Janelle Monáe review: a masterclass in progressive showbiz spectacle

Aviva Studios, Manchester
The flawlessly classy US singer, actor – and so much more – unleashes costumes, speeches and body-positive party tunes in a virtuoso set spanning two decades of shapeshifting

Not all superheroes wear capes. This one does, though. Janelle Monáe arrives on stage two nights into a three-show residency at Factory International’s well-appointed new(ish) home resplendent in a giant robe made entirely from fabric flowers, paired with blooming boots and headdress. It’s the same outfit she wore at Glastonbury, and the one she has been wearing as support act to Coldplay in European stadiums. The wow factor is, though, undimmed – a tropicalist take on pagan that presages a series of eye-catching costume changes. Monáe asks us to lift up our cups, and we toast “the dreams we chase”: an apposite invocation for election eve.

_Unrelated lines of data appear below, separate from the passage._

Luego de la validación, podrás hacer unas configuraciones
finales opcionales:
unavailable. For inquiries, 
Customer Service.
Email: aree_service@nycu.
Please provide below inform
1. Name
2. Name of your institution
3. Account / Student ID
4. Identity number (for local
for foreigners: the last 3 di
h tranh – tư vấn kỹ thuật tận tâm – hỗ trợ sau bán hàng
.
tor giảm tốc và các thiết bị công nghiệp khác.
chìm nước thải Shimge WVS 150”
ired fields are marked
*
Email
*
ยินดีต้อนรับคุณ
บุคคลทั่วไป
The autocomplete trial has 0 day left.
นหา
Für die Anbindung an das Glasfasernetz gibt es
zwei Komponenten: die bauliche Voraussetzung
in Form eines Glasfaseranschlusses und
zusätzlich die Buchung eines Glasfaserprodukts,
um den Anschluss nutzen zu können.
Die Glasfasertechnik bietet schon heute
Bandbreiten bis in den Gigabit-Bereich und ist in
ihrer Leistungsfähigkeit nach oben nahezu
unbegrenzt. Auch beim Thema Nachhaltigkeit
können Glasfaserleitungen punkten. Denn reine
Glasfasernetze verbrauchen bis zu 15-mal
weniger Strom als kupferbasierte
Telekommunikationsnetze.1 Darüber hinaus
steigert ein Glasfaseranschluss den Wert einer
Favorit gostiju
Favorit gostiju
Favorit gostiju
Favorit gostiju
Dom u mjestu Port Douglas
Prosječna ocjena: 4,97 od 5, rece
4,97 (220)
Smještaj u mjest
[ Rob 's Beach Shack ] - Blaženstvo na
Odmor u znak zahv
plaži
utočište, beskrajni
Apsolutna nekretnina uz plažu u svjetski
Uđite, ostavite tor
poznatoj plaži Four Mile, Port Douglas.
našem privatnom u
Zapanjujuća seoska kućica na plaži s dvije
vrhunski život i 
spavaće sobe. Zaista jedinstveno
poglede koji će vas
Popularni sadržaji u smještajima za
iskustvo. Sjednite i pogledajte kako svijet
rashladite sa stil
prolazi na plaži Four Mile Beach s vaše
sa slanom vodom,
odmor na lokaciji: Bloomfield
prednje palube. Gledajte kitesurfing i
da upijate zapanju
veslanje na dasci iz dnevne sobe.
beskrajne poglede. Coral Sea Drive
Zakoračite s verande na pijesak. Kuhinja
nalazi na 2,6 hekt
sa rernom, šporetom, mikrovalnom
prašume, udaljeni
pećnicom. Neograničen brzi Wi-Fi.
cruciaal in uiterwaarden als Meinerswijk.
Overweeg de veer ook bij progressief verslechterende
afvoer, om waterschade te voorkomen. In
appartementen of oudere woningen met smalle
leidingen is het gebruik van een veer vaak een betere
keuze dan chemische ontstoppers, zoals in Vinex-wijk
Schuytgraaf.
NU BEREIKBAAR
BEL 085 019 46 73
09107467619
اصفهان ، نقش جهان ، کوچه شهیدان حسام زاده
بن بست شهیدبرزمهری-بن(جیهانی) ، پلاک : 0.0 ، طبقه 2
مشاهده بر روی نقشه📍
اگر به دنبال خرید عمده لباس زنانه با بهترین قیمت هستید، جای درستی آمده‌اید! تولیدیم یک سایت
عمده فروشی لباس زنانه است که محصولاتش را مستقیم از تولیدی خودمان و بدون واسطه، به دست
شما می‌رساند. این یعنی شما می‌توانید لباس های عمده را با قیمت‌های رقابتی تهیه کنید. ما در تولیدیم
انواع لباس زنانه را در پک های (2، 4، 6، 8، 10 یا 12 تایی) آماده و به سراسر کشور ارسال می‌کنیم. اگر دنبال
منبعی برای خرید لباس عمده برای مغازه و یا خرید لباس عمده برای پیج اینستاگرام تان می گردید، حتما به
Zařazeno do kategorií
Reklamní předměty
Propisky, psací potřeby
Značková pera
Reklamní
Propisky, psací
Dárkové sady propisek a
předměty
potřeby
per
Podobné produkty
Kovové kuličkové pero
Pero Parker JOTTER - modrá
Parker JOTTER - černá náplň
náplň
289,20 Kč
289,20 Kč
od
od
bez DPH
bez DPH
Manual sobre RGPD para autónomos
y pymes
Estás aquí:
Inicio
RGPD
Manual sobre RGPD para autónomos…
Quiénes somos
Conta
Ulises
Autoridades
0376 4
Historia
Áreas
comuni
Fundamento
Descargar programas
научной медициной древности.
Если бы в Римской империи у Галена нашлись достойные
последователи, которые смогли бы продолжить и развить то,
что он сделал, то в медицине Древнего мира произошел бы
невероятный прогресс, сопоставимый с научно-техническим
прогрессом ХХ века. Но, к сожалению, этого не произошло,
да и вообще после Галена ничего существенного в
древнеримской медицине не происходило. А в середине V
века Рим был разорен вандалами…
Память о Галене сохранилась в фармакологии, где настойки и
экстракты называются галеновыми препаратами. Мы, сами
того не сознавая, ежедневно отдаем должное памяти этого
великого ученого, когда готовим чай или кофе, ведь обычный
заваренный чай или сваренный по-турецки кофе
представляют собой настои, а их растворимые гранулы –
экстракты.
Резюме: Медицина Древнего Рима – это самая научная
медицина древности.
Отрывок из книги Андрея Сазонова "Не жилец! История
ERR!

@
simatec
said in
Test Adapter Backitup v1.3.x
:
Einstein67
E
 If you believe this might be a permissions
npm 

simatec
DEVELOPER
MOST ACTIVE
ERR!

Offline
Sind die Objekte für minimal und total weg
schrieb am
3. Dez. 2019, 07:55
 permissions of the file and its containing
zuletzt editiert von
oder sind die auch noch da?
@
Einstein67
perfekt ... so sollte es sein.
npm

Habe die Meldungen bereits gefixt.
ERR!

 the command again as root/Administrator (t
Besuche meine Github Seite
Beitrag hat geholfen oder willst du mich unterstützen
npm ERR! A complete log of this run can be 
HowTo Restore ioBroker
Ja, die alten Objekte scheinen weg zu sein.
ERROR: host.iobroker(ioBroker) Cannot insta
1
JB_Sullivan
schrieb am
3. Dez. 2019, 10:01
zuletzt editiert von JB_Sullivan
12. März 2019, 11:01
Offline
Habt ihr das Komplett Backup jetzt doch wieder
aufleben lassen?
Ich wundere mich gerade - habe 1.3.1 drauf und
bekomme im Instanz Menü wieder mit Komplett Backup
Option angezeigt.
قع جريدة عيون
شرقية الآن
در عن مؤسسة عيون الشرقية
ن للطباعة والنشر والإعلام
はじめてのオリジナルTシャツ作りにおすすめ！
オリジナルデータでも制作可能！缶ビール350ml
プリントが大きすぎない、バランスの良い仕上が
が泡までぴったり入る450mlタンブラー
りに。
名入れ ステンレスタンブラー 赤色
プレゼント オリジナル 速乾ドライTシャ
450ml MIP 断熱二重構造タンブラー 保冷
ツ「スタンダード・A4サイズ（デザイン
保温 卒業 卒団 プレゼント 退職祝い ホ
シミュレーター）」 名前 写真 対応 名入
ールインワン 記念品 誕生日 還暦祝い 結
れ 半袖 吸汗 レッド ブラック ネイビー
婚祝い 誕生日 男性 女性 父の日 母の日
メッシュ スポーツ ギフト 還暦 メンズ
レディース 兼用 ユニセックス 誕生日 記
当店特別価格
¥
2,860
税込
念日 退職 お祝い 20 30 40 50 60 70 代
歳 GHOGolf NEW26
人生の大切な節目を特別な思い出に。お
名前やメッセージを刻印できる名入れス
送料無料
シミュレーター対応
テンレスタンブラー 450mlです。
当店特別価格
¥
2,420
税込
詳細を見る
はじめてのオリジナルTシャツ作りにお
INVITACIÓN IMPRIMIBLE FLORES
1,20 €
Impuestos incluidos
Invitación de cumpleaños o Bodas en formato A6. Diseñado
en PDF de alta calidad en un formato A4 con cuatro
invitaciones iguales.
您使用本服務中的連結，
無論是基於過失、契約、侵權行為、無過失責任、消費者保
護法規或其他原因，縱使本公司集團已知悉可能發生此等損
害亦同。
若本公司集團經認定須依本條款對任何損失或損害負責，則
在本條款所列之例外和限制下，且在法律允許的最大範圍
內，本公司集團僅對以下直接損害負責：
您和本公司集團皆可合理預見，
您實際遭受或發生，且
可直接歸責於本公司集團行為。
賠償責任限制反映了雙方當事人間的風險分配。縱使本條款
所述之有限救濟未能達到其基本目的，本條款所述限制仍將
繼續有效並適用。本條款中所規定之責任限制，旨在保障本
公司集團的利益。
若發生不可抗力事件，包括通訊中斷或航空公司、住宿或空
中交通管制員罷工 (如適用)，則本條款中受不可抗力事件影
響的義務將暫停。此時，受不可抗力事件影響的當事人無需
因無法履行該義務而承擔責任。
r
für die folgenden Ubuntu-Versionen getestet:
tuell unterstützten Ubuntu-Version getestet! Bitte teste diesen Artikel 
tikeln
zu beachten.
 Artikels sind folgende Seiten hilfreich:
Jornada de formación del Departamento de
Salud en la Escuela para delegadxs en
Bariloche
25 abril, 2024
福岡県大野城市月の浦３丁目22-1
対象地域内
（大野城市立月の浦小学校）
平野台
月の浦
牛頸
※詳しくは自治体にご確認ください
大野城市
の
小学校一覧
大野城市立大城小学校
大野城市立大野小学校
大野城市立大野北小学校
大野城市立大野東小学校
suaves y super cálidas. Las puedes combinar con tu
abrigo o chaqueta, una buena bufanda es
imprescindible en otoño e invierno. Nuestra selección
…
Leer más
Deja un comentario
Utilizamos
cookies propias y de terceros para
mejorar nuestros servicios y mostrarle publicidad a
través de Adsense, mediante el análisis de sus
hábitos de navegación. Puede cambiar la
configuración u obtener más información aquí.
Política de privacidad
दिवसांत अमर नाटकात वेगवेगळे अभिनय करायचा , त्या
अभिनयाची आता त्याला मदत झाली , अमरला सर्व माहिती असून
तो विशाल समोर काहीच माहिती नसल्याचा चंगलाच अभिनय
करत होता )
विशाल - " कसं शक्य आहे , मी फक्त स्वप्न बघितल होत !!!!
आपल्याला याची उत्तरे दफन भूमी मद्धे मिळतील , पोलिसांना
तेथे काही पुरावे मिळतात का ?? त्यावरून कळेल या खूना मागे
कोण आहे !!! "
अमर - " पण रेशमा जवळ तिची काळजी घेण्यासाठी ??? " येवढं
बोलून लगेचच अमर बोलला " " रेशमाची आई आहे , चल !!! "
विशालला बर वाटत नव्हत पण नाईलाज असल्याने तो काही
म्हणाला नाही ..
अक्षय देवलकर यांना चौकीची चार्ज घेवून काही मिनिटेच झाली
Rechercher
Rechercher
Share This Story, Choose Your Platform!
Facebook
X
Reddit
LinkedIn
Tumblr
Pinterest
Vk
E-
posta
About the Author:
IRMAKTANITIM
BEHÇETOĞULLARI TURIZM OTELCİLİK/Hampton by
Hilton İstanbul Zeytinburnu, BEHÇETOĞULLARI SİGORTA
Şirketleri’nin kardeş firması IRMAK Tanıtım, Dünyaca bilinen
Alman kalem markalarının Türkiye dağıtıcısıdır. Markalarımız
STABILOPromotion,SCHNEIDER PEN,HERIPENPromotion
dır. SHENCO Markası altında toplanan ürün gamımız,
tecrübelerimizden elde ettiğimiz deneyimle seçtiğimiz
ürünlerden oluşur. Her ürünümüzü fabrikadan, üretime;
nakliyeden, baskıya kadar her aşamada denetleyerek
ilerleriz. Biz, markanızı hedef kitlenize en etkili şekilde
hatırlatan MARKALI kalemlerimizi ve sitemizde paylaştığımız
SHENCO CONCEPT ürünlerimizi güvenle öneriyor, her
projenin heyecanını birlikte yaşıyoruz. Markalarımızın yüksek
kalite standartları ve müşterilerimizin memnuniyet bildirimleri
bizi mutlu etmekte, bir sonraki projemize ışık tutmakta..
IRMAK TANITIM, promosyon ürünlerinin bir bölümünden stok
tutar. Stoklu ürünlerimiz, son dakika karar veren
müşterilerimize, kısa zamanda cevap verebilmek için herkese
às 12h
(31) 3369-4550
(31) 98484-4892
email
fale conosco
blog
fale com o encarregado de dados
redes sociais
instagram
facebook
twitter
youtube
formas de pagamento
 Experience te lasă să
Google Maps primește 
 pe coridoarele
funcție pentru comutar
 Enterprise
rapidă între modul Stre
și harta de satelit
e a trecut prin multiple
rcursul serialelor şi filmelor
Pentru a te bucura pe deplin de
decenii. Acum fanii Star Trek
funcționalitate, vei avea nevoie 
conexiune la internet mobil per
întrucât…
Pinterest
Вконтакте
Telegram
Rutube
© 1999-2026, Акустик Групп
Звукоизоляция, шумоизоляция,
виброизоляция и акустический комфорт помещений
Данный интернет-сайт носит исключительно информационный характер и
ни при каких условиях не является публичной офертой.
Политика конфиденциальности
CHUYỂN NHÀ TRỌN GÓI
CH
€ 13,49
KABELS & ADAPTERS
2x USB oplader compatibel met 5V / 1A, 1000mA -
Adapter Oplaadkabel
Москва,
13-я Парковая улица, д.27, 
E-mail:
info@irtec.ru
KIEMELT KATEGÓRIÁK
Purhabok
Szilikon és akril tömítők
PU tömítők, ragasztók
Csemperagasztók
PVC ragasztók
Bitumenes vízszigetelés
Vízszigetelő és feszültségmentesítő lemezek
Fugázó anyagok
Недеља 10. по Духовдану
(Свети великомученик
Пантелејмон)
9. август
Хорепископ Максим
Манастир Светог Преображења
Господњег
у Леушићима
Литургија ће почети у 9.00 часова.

She, and we, are on our “Champagne Shit” tonight. It’s the title of a party-forward track semi-inspired by political Afrobeat pioneer Fela Kuti’s Expensive Shit. Monáe’s most recent album, The Age of Pleasure, is just over a year old, and it bumps and grinds the message home that life is for living, that pleasure is both a personal “birthright” and a political necessity, and that “the most abundant and sustainable resource is our love”.